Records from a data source
☆ ☆ ☆

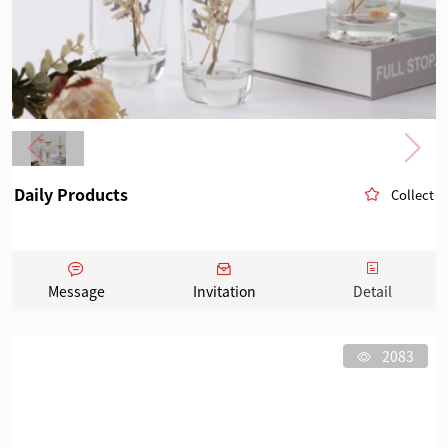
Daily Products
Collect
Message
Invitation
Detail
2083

☆ ☆ ☆

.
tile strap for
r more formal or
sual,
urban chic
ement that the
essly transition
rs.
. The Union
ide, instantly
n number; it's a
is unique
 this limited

☆ ☆ ☆

What the task requires: The range runs from the line above containing "tile strap for" to the line containing "this limited", inclusive. Restate those lines word for word and no others.

Your solution:
tile strap for
r more formal or
sual,
urban chic
ement that the
essly transition
rs.
. The Union
ide, instantly
n number; it's a
is unique
 this limited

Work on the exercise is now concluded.